TASK INSTRUCTIONS -
Once you reach the line containing "parte de ningún otro servicio de preserva" in the entries below, write out that line and each one after it down to the line containing "plazo. Para obtener", exactly and with nothing added.

RECORDS SUPPLIED -
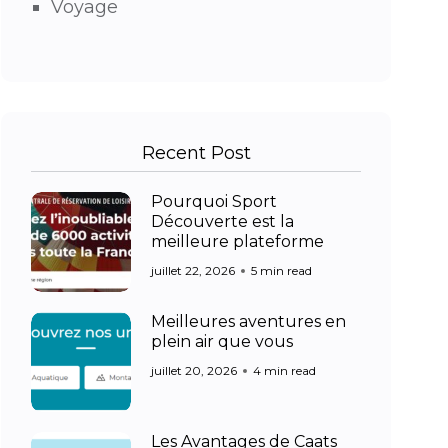
Voyage
Recent Post
Pourquoi Sport
Découverte est la
meilleure plateforme
juillet 22, 2026
5 min read
Meilleures aventures en
plein air que vous
juillet 20, 2026
4 min read
Les Avantages de Caats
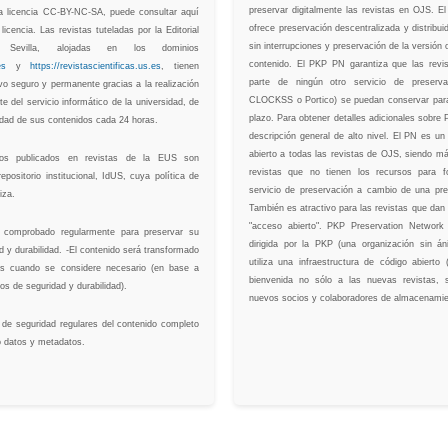
preservar digitalmente las revistas en OJS.
na licencia CC-BY-NC-SA, puede consultar aquí
ofrece preservación descentralizada y distribu
 licencia. Las revistas tuteladas por la Editorial
sin interrupciones y preservación de la versión o
 Sevilla, alojadas en los dominios
contenido. El PKP PN garantiza que las revi
es
y
https://revistascientificas.us.es
, tienen
parte de ningún otro servicio de preserva
vo seguro y permanente gracias a la realización
CLOCKSS o Portico) se puedan conservar para
te del servicio informático de la universidad, de
plazo. Para obtener detalles adicionales sobre
idad de sus contenidos cada 24 horas.
descripción general de alto nivel. El PN es u
abierto a todas las revistas de OJS, siendo má
ulos publicados en revistas de la EUS son
revistas que no tienen los recursos para 
epositorio institucional, IdUS, cuya política de
servicio de preservación a cambio de una pr
iza.
También es atractivo para las revistas que dan u
"acceso abierto". PKP Preservation Network
á comprobado regularmente para preservar su
dirigida por la PKP (una organización sin á
ad y durabilidad. -El contenido será transformado
utiliza una infraestructura de código abiert
s cuando se considere necesario (en base a
bienvenida no sólo a las nuevas revistas, 
os de seguridad y durabilidad).
nuevos socios y colaboradores de almacenamie
s de seguridad regulares del contenido completo
o datos y metadatos.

EXERCISE RESULT -
parte de ningún otro servicio de preserva
vo seguro y permanente gracias a la realización
CLOCKSS o Portico) se puedan conservar para
te del servicio informático de la universidad, de
plazo. Para obtener detalles adicionales sobre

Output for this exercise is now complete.